I have 4x10GBE Teamed and attached as the only interface to management network, which is the default route.  The Ansible playbooks don't seem to care.  Anybody?



~  brctl show
bridge name     bridge id               STP enabled     interfaces
;vdsmdummy;             8000.000000000000       no
ovirtmgmt               8000.001b21da472b       yes             team0
~  ip route show
default via 192.168.2.1 dev ovirtmgmt proto static metric 425 
169.254.0.0/16 dev enp1s0 scope link metric 1002 
192.168.2.0/24 dev enp1s0 proto kernel scope link src 192.168.2.110 
192.168.2.0/24 dev ovirtmgmt proto kernel scope link src 192.168.2.100 metric 425

Comment 13 Sam McLeod 2018-05-04 00:47:01 UTC
I've been having this exact same issue with oVirt 4.2 on CentOS 7 for the past 2-3 weeks and haven't been able to put my finger on it.

Comment 14 Edward Haas 2018-05-04 01:26:29 UTC
(In reply to John Boero from comment #12)
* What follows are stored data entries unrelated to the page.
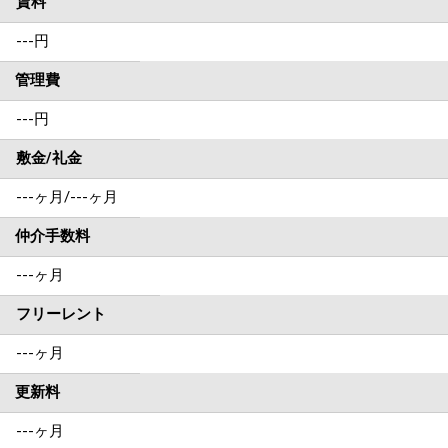
賃料
---
円
管理費
---円
敷金/礼金
---ヶ月
/
---ヶ月
仲介手数料
---ヶ月
フリーレント
---ヶ月
更新料
---ヶ月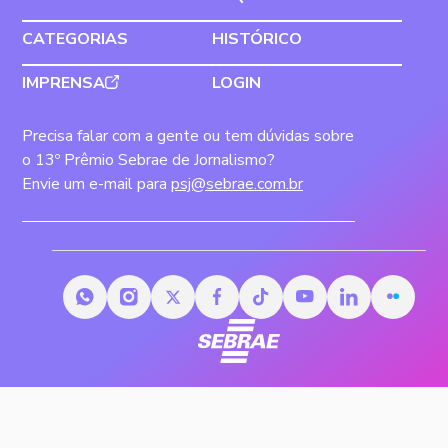
CATEGORIAS
HISTÓRICO
IMPRENSA
LOGIN
Precisa falar com a gente ou tem dúvidas sobre
o 13º Prêmio Sebrae de Jornalismo?
Envie um e-mail para
psj@sebrae.com.br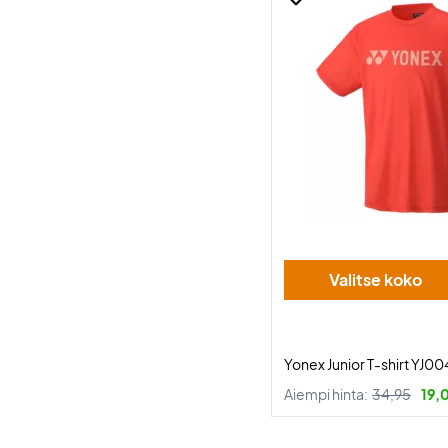
Valitse koko
Yonex Junior T-shirt YJ0
Aiempi hinta:
34,95
19,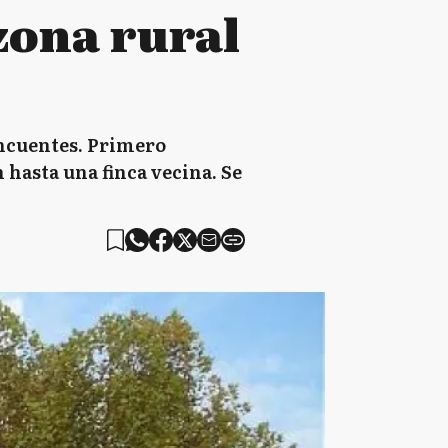
 zona rural
incuentes. Primero
 hasta una finca vecina. Se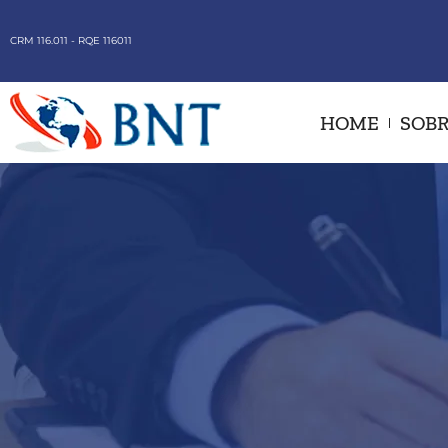
CRM 116.011 - RQE 116011
HOME
SOBR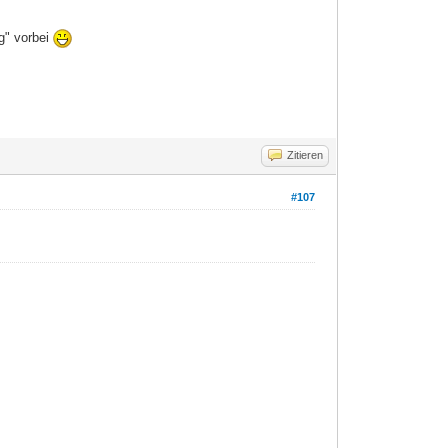
g" vorbei
Zitieren
#107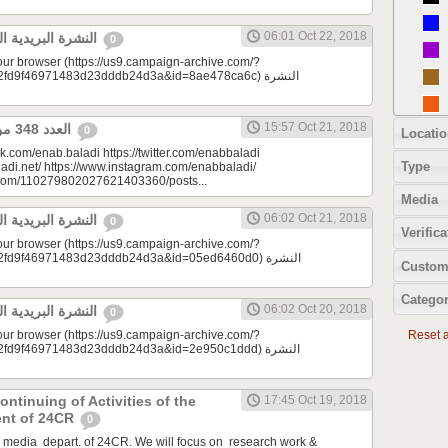
06:01 Oct 22, 2018
النشرة البريدية اليومية 10/22/2018
0
your browser (https://us9.campaign-archive.com/?
9f46971483d23dddb24d3a&id=8ae478ca6c) النشرة
15:57 Oct 21, 2018
العدد 348 من جريدة عنب بلدي
0
Locatio
k.com/enab.baladi https://twitter.com/enabbaladi
Type
adi.net/ https://www.instagram.com/enabbaladi/
e.com/110279802027621403360/posts...
Media
06:02 Oct 21, 2018
النشرة البريدية اليومية 10/21/2018
0
Verifica
your browser (https://us9.campaign-archive.com/?
d9f46971483d23dddb24d3a&id=05ed6460d0) النشرة
Custom
Categor
06:02 Oct 20, 2018
النشرة البريدية اليومية 10/20/2018
0
your browser (https://us9.campaign-archive.com/?
Reset al
d9f46971483d23dddb24d3a&id=2e950c1ddd) النشرة
ontinuing of Activities of the
17:45 Oct 19, 2018
ent of 24CR
0
e media depart. of 24CR. We will focus on research work &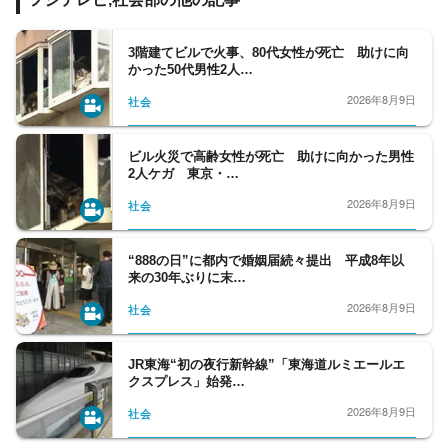
交通･国土、教育、科学、宇宙、災害・防災
など、幅広い分野をフォロー。天皇陛下など
皇室の動向、都政から首都圏自治体の行政も
3階建てビルで火事、80代女性が死亡 助けに向
かった50代男性2人…
担当。社会問題、調査報道については、分野
の垣根を越えて取材に取り組んでいます。
2026年8月9日
社会
ビル火災で高齢女性が死亡 助けに向かった男性
2人ケガ 東京・…
2026年8月9日
社会
“888の日”に都内で婚姻届続々提出 平成8年以
来の30年ぶりに末…
2026年8月9日
社会
JR東海“初の夜行新幹線”「東海道ルミエールエ
クスプレス」始発…
2026年8月9日
社会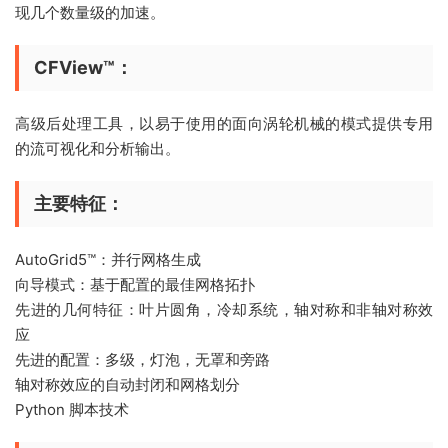
现几个数量级的加速。
CFView™：
高级后处理工具，以易于使用的面向涡轮机械的模式提供专用
的流可视化和分析输出。
主要特征：
AutoGrid5™：并行网格生成
向导模式：基于配置的最佳网格拓扑
先进的几何特征：叶片圆角，冷却系统，轴对称和非轴对称效
应
先进的配置：多级，灯泡，无罩和旁路
轴对称效应的自动封闭和网格划分
Python 脚本技术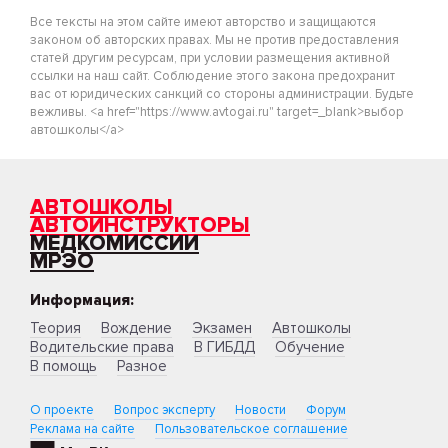
Все тексты на этом сайте имеют авторство и защищаются
законом об авторских правах. Мы не против предоставления
статей другим ресурсам, при условии размещения активной
ссылки на наш сайт. Соблюдение этого закона предохранит
вас от юридических санкций со стороны администрации. Будьте
вежливы. <a href="https://www.avtogai.ru" target=_blank>выбор
автошколы</a>
АВТОШКОЛЫ
АВТОИНСТРУКТОРЫ
МЕДКОМИССИИ
МРЭО
Информация:
Теория
Вождение
Экзамен
Автошколы
Водительские права
В ГИБДД
Обучение
В помощь
Разное
О проекте
Вопрос эксперту
Новости
Форум
Реклама на сайте
Пользовательское соглашение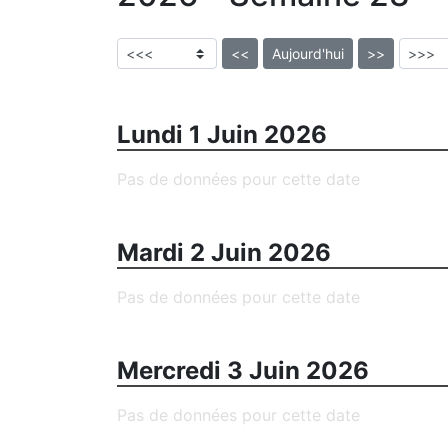
<<
Aujourd'hui
>>
Lundi 1 Juin 2026
Pas de données pour cette date
Mardi 2 Juin 2026
Pas de données pour cette date
Mercredi 3 Juin 2026
Pas de données pour cette date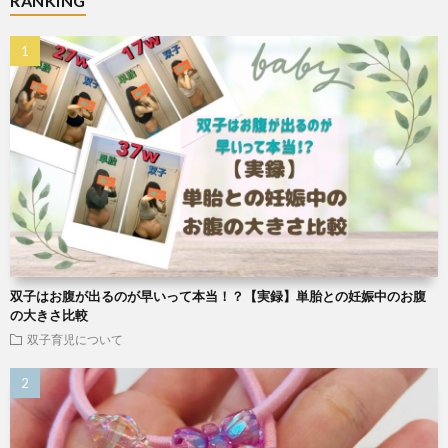
RANKING
双子はお腹が出るのが早いって本当！？【実録】単胎との妊娠中のお腹
の大きさ比較
双子育児について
> I have 4x10GBE Teamed and attached as the only interface to management
> network, which is the default route.  The Ansible playbooks don't seem to
> care.  Anybody?
> 
> ~  brctl show
> bridge name     bridge id               STP enabled     interfaces
> ;vdsmdummy;             8000.000000000000       no
> ovirtmgmt               8000.001b21da472b       yes             team0

The original issue of this bug had to do with a failure to define ovirtmgmt network. supervdsm logs showed that after adding the bridge over the nic, connectivity to the host was lost (perhaps it got a different IP address from dhcp).
Attempting to create the bridge manually is not enough, as VDSM also persist network data and uses some of that information to report back to Engine.

Regarding the last attempt, unfortunately we still do not support team link aggregation. Only bond is supported.
We actually had no practical requirement to add support to it so far, I think all users needs have been answered by bonding.
Could you try this with bonds?

Comment 15 John Boero 2018-05-08 07:33:55 UTC
That's too bad.  Teams have much better 802.3ad performance capabilities and are finally supported by NetworkManager.  It feels like the more automation around oVirt installation, the less control over config.  If the core unit of ovirt is a bridge and a bridge can transparently support a team/bond, why does this matter?

Looking forward to teams being supported - actually looking forward to oVirt finally dumping archaic network config for NM.  I'll have to re-install with bonds for now but frustrating.

Thanks folks.

Comment 16 Yaniv Lavi 2018-08-08 08:10:16 UTC
We do not plan to support teams currently.
If we move to NM based networking, we will be able to reconsider this.